Voting Rights Leader Jocelyn Benson ’99 Will Deliver This Year’s Commencement Address

Studio portrait of Jocelyn Benson ’99
Author  Stacey Schmeidel
Published on 

Jocelyn Benson ’99, a fierce advocate for voting rights who currently serves as Michigan’s secretary of state, will deliver the commencement address when Wellesley’s class of 2023 graduates on Saturday, May 20.

“Jocelyn Benson knows firsthand how vital it is to stand up for our democracy and to serve as a bulwark against the forces that would damage it,” said Wellesley College President Paula A. Johnson. “At a time when we need champions like her more than ever, Wellesley is honored to welcome this distinguished alumna back to campus to serve as our 2023 commencement speaker.”

Benson oversaw Michigan’s 2020 and 2022 general elections, both of which drew record-breaking turnout. She implemented new voting rights for all eligible Michiganders before the 2020 election, including the right to vote absentee, and she became a national spokesperson for fair and accessible voting when Michigan’s election results were among those called into question after President Joe Biden’s win over Donald Trump. As Michigan’s top election official, Benson faced criticism and harassment from voters who mistakenly believed the election had been mismanaged. Benson stood by her state’s vote count, becoming one of the most vocal and recognizable election officials in the nation; more than 250 audits after the election affirmed its integrity and accuracy.

“I will stand up every day in my job for all voters,” Benson said in a statement at the time, “even the votes of the protesters who banded together outside my home.”

In a video announcing the news to the senior class, Class Council Co-President Ahalya Ramgopal ’23 said, “As an alum herself, Jocelyn reminds us that graduating from Wellesley is just the beginning of the rest of our lives.”

In a video greeting to the class, Benson told students she was honored and excited to address them at graduation. “I cannot wait to meet all of you on campus,” she said. “If history is any guide, I know that all of you are just getting warmed up.”

In 2015, Benson became one of the youngest women inducted into the Michigan Women’s Hall of Fame. She received a 2022 John F. Kennedy Profile in Courage Award, and on January 6, 2023, Biden awarded Benson a Presidential Citizens Medal for her “undaunted and unflinching” work in performing “exemplary public service to advance free and fair elections.”

Benson’s strong commitment to voting rights activism was born while she was at Wellesley. A political science major, Benson was the first Wellesley student ever elected to the Wellesley Town Meeting. As a senior, she was named one of Glamour magazine’s top 10 college women, earning special recognition for encouraging political activism among minority groups. “Each effort has stemmed from my belief that the minorities of America are the majority,” Benson wrote in her 1998 application for the award, “be us old, young, Black, Hispanic, female, or disabled. Our government must not only be receptive to that—it must reflect that. If I can use my life to bring us one step closer to that reality, then it has been a success.”

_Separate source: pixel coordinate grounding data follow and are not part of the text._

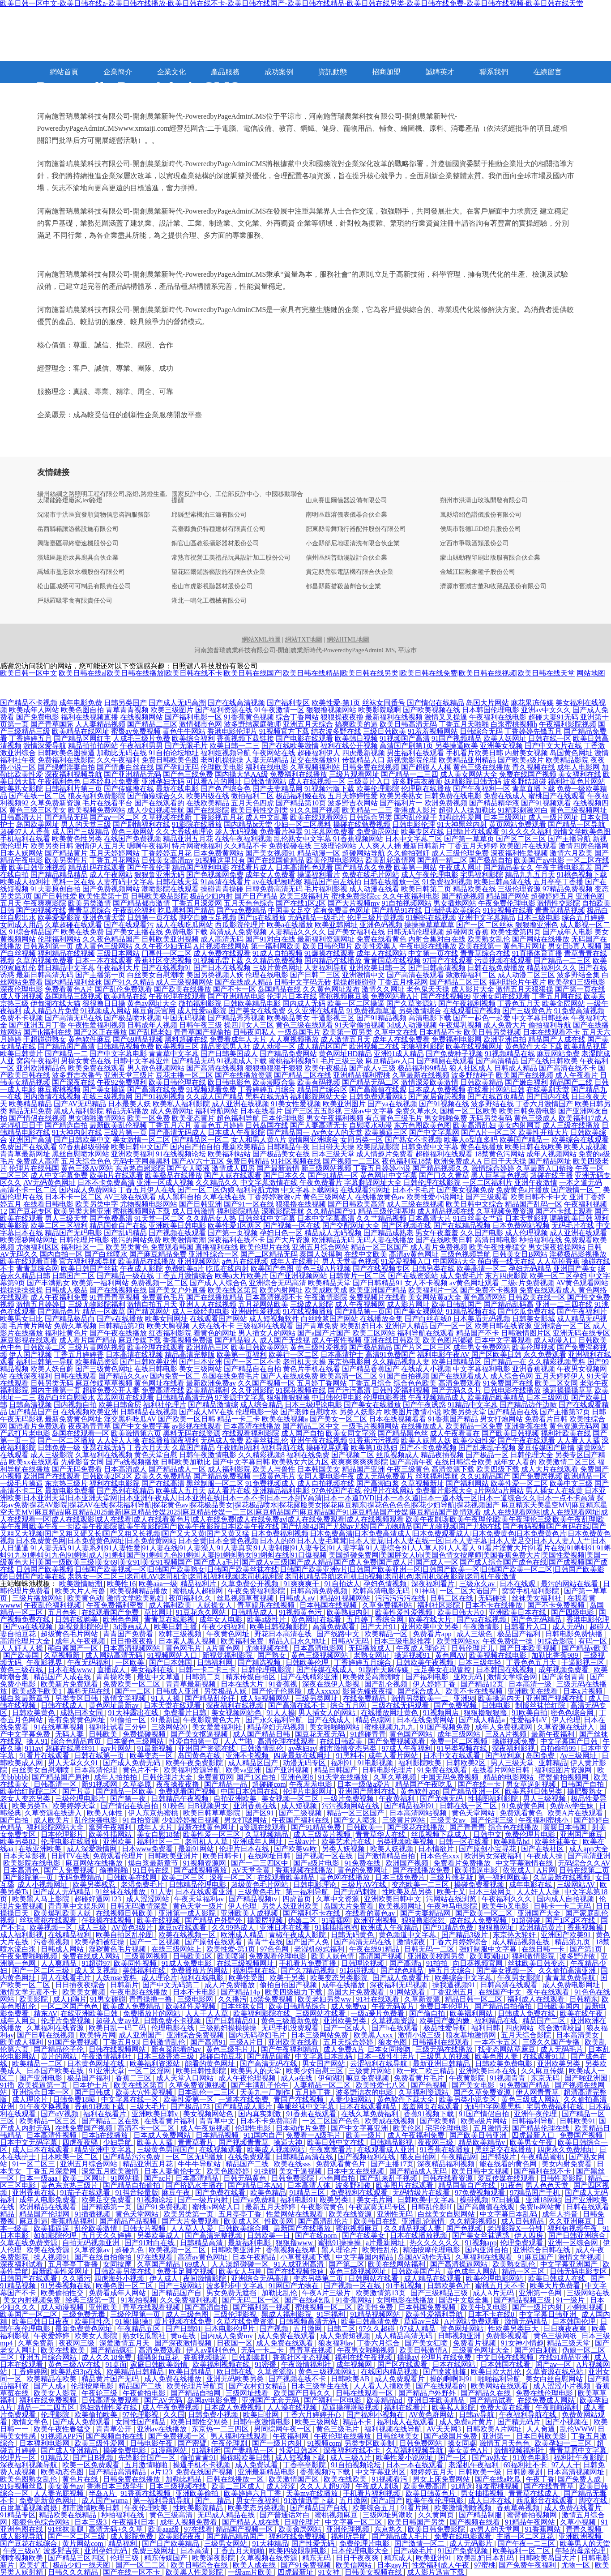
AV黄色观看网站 (582, 1283)
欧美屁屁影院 (377, 1147)
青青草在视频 (311, 2350)
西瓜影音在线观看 (545, 2500)
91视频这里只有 (220, 860)
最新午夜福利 (553, 1734)
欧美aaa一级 (158, 1584)
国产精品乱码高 (508, 1304)
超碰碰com (269, 1784)
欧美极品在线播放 (173, 1175)
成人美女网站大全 (468, 774)
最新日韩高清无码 (44, 975)
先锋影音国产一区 (147, 2457)
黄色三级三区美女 (37, 810)
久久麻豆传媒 (543, 2071)
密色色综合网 (573, 1712)
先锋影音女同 (82, 1462)
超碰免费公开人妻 (111, 1390)
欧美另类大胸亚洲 (82, 1211)
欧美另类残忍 (95, 1884)
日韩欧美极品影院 (159, 896)
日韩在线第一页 (100, 1755)
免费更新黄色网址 (48, 2500)
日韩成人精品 (515, 1068)
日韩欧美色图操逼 (66, 753)
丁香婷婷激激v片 (274, 1197)
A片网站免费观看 (472, 2321)
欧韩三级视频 (180, 1634)
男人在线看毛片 (67, 1977)
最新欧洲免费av (211, 1383)
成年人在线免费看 (401, 1039)
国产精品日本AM (256, 2185)
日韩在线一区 (549, 738)
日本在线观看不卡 (551, 1032)
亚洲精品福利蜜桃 (361, 1075)
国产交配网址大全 (351, 1225)
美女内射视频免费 (32, 2300)
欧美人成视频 (585, 1147)
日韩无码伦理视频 (415, 932)
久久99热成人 (234, 1927)
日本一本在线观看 (103, 960)
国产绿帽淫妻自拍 (66, 767)
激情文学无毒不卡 (29, 1992)
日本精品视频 (218, 2135)
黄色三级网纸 (556, 2336)
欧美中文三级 (571, 1483)
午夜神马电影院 (453, 1906)
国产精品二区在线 (302, 1075)
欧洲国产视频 (407, 1863)
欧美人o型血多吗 (471, 1139)
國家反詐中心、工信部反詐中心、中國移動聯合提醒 (237, 497)
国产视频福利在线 (367, 2157)
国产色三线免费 (188, 774)
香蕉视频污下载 (326, 2472)
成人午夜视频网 (360, 1304)
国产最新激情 (277, 1168)
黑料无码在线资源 (191, 1433)
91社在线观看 (378, 1999)
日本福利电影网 (45, 2443)
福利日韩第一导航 (44, 1361)
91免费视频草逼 (371, 1010)
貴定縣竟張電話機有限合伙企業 (349, 572)
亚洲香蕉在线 (525, 1426)
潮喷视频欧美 (22, 2558)
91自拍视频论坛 (357, 2465)
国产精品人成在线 (251, 2522)
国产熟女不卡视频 (413, 1139)
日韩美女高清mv (167, 860)
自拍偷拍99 (558, 1748)
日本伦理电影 (282, 1118)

During college, Benson interned and worked at the Southern Poverty Law Center in Montgomery, Ala., focusing on white supremacy and neo-Nazism. She continued her research into hate groups while earning her master’s degree in sociology as a Marshall Scholar at Magdalen College, Oxford, then received her J.D. from Harvard Law School, where she served as a general editor for the Harvard Civil Rights-Civil Liberties Law Review.

At age 36, Benson was named dean of Wayne State University Law School in Detroit, becoming the youngest woman in U.S. history to lead a top-100 accredited law school. She continues to serve as vice chair of the advisory board for the Levin Center at Wayne Law, which she co-founded with former Sen. Carl Levin (D-Mich.). Previously, Benson was an associate professor and associate director of Wayne Law’s Damon J. Keith Center for Civil Rights.

Benson is the author of State Secretaries of State: Guardians of the Democratic Process, the first major book on the secretary of state’s role in enforcing election and campaign finance laws. She is also a co-founder and former president of Military Spouses of Michigan, a network dedicated to providing support and services to military spouses and their children.

Wellesley’s 2023 commencement ceremony will be held in person on Severance Green on Saturday, May 20, at 10:30 a.m. EDT, and it will be livestreamed on the WellesleyLive website.